Dir: Pablo Berger
Stars: Maribel Verdú, Daniel Giménez Cacho, Macarena García
In the past couple of years, silent cinema has made a comeback, with the academy award winning The Artist setting the trend. Blancanieves, a Snow White inspired story about matadors, dwarves and Louise Brooks haircuts is a cinematic triumph, which easily mops the floor with the other sub-par fairy-tale remakes that seem to be in fashion at the moment. This is due to one reason: every aspect of this film has that something any piece of modern art craves for. It has originality.
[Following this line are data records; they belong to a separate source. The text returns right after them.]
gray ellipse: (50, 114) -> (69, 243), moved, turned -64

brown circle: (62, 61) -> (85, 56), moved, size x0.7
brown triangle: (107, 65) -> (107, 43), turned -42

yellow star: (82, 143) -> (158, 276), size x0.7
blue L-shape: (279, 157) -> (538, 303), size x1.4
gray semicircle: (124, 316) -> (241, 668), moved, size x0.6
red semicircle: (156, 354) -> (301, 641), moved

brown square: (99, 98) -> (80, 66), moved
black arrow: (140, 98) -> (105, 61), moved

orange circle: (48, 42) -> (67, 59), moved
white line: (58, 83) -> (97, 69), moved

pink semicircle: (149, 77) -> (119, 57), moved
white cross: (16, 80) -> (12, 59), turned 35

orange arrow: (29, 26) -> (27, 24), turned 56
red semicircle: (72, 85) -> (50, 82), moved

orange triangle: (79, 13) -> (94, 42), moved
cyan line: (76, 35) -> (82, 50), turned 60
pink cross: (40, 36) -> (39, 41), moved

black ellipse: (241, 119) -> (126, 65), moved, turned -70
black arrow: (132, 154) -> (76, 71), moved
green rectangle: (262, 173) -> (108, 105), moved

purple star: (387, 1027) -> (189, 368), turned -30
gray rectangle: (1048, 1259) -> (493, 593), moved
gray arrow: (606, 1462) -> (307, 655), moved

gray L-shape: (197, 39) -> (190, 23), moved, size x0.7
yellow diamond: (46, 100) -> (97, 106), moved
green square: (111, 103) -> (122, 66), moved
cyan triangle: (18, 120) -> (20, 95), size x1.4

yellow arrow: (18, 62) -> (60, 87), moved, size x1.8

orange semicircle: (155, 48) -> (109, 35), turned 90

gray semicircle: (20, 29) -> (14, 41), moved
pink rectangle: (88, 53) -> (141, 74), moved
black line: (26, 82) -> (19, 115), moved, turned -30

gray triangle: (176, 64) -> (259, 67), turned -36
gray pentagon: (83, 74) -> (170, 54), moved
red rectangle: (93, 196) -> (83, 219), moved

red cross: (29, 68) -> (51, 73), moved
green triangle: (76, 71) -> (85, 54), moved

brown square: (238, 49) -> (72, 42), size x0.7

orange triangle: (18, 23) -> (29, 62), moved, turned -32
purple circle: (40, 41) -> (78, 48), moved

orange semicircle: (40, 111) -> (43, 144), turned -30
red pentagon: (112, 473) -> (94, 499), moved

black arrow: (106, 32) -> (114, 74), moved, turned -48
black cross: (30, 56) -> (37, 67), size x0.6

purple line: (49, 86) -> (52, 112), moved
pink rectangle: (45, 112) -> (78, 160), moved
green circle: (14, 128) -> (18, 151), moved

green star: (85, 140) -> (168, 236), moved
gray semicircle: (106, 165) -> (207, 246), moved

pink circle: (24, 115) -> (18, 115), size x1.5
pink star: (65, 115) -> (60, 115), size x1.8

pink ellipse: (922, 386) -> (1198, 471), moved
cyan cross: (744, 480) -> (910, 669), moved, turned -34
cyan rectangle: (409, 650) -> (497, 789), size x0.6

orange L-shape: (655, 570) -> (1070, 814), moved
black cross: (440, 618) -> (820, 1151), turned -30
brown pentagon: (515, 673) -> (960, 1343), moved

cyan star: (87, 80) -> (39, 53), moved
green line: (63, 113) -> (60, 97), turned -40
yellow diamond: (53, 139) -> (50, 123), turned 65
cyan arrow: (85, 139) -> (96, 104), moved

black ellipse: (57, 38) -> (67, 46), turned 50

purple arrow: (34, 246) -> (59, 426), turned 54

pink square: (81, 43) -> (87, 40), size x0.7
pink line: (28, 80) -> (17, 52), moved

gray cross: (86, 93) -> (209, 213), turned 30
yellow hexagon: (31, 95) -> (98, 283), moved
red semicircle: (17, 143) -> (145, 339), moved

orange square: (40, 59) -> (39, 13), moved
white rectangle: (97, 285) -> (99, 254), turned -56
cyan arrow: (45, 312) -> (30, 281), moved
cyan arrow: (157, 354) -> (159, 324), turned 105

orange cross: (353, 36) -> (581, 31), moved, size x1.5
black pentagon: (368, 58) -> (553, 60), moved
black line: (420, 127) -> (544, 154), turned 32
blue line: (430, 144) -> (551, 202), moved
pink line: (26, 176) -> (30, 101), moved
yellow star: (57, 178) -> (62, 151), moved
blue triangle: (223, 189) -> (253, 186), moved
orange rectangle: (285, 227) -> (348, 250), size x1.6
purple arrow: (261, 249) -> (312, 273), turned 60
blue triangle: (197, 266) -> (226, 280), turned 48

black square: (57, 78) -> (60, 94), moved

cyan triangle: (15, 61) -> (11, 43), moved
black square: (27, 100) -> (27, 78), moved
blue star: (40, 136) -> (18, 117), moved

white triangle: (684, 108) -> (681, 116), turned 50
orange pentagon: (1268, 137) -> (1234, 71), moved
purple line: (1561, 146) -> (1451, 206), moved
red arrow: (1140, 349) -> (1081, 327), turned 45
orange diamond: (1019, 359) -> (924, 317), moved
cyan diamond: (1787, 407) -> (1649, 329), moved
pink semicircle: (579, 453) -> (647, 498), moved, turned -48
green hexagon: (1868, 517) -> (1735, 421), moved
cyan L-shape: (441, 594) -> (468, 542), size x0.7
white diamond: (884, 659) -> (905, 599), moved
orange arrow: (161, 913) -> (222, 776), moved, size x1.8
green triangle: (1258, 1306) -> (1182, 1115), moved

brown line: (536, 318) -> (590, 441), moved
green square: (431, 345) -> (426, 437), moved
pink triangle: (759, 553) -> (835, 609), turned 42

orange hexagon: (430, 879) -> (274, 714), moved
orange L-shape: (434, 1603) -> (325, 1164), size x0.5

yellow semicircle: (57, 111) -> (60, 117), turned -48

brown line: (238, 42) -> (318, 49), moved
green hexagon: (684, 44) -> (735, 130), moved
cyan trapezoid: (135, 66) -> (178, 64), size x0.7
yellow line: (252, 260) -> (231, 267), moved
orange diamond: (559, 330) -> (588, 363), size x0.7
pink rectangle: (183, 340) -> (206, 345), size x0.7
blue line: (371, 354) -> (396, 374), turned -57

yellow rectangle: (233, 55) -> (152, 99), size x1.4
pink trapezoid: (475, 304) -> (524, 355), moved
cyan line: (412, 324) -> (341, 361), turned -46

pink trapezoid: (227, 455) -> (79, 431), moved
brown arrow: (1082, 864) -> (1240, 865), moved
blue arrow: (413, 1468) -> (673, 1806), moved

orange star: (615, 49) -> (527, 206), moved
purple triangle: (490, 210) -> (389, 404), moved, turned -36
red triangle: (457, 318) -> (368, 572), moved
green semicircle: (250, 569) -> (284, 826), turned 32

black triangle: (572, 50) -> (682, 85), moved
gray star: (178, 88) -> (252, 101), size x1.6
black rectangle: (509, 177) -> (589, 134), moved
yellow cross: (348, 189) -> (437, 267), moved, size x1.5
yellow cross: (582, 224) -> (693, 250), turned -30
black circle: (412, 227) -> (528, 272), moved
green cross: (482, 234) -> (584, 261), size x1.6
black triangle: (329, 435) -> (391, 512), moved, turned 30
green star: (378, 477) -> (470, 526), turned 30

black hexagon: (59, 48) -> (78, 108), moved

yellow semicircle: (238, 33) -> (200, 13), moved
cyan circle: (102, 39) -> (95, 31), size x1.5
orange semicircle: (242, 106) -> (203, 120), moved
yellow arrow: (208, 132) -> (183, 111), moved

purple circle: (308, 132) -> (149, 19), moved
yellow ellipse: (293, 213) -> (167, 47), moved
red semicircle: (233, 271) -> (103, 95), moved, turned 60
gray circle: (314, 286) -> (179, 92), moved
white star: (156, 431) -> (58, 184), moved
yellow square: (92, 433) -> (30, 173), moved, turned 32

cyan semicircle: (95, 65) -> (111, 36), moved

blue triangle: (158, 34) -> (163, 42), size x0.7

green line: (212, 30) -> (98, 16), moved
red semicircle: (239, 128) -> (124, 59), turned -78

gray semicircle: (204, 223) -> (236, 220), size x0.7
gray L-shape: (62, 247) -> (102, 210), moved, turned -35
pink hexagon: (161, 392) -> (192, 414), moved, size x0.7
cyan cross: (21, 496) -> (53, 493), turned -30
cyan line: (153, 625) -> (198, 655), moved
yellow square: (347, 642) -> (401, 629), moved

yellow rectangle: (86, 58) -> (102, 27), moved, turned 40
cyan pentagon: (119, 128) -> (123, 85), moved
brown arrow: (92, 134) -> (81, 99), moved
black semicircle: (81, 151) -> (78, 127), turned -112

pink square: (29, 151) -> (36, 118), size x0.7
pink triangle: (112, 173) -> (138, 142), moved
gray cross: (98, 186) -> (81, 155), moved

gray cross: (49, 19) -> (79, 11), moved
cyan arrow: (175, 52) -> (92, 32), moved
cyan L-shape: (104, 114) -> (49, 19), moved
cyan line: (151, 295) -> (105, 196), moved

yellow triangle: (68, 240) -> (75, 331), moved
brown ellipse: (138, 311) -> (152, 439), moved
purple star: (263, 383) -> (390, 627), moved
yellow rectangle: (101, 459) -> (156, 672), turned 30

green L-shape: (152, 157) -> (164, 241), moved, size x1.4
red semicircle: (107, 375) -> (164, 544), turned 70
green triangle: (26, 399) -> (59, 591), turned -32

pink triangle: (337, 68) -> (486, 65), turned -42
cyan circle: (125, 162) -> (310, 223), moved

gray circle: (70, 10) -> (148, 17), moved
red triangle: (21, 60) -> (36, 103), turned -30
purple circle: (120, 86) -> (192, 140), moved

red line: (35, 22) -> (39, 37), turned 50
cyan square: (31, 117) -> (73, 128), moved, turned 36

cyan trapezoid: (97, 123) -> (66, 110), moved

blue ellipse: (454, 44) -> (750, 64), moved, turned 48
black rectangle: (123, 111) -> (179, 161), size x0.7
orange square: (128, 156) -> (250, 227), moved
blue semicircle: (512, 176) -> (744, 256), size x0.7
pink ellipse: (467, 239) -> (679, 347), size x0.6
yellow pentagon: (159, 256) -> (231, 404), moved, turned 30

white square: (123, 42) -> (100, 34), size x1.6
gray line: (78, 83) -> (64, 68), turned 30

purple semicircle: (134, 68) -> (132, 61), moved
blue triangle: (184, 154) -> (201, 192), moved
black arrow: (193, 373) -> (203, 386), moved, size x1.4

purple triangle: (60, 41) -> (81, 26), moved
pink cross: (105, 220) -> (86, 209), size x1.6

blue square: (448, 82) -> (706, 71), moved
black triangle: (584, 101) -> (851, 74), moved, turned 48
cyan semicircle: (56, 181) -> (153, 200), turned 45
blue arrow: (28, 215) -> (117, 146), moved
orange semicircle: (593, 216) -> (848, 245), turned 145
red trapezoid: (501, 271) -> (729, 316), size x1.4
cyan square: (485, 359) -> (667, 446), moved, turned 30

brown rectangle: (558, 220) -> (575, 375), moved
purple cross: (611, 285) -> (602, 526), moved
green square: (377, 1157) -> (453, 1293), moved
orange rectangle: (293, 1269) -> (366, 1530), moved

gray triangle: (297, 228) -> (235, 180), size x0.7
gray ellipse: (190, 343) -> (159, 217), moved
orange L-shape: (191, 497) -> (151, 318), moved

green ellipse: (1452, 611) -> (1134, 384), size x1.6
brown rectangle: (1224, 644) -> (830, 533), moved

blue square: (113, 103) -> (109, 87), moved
Choosing to make a silent film is all fine and dandy, but it’s not exactly the most original idea, is it? Well, on paper, it’s not, but Blancanieves director, Pablo Berger, made sure to create a far superior, engaging and memorable film than the other two Snow White films that were released in 2012. And yes, a main factor of this is because it’s a silent movie, but a lot of credit is due to the composer, Alfonso de Vilallonga. He successfully created a breathtaking score that jumps from classical music, which you’d expect from a silent film, to traditional, Spanish flamenco; the latter being incredibly emotive when our heroine had to overcome her own obstacles. The wish for silence combined with the original score is the reason why this film, literally, has an award winning formula, as it has scooped up multiple awards.
Blancanieves has that Old Hollywood, back to the golden age feel that we get as soon as the opening credits roll on screen, similar to the old Disney films – or any films from that age, for that matter, which I thought was an endearing quality. Yet, Blancanieves is no Disney story. Its gothic nature brings to light the true temperament of the Brother’s Grimm Tales, which is lacking in the other recent remakes.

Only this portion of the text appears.